S-TEAM (Science-Teacher Education Advanced Methods)
The S-TEAM project aim was to address and combine state-of-the-art knowledge about science education with practical experience in teacher education. The problem was framed at a European level to provide an opportunity for national expertise in science education curricula, pedagogy and practice to be shared.
The Department of Science Education (DSE) had the leadership of Work Package 8 under the S-TEAM project.
Project organisation from DSE: Jens Dolin (PM), Robert Evans, Carl Winsløw and Bjarke Skipper Pedersen (all from DSE).
Project duration: May 2009 - May 2012
- To improve motivation, learning and pupil attitudes in European science education, resulting in increased scientific literacy and recruitment to science-based careers;
- To enable large numbers of teachers to adopt inquiry-based and other proven methods for more effective science teaching;
- To support teachers by providing training in, and access to, innovative methods and research-based knowledge.
The project was financed under the EU FP7 (Science in Society), SiS 2008, Action 2.2.1.1 Innovative Methods in Science Education and involved 25 institutions in 15 countries to provide the widest possible geographical coverage consistent with the available funding.
- To integrate scientific literacy into teacher education in order to provide teachers at primary and secondary levels with the specific competencies required to teach all its aspects of scientific literacy.
DSE incorporated research and practice-based methodologies for achieving scientific literacy teaching competencies into a training package for teacher educators.

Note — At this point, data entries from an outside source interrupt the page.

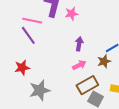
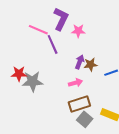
purple line: (28, 35) -> (53, 44), moved
brown star: (104, 61) -> (91, 65), moved
gray star: (40, 90) -> (33, 81), moved

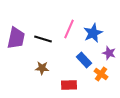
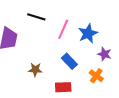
black line: (43, 39) -> (36, 17), moved
blue rectangle: (84, 60) -> (69, 61), moved

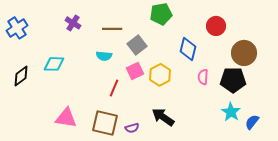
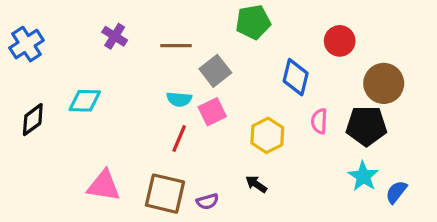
cyan semicircle: (104, 56) -> (179, 99), moved
yellow hexagon: (160, 75) -> (267, 135), moved
black arrow: (163, 117) -> (256, 184), size x0.6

This package included annotated videos of teaching for scientific literacy. It was designed to be useable in several ways, including workshops, short courses and on-line.
8.1 Overview report on scientific literacy policy (12)
8.2 Training package on competence development through scientific literacy (18)
8.3 Training package for new science teachers on maximizing student interest in biology (18)
8.4 Training package for new science teachers on the use of drama in scientific literacy (18)
8.5 Training package on combining arts and science - the Water project (30)
8.6 Training package for new science teachers on media and the nature of science (24)
8.7 Report on dimensions of scientific literacy (24)
(The months when each of the above deliverables was due, starting from May 1, 2009, are quoted after each deliverable.)
- Training packages, course units, teacher education modules
- Video-based resources, as Web-based content
- Workshops, seminars and conferences
- Books, articles and reports
All of these have the purpose of helping teachers, teacher educators and other stakeholders to use different and more effective methods, based on previous research or other activities carried out by the partners. In some cases the deliverable functioned by providing both information and opportunities for increased self-understanding. In all cases the emphasis with training packages was on achieving the maximum impact by tailoring the package to the needs of teachers.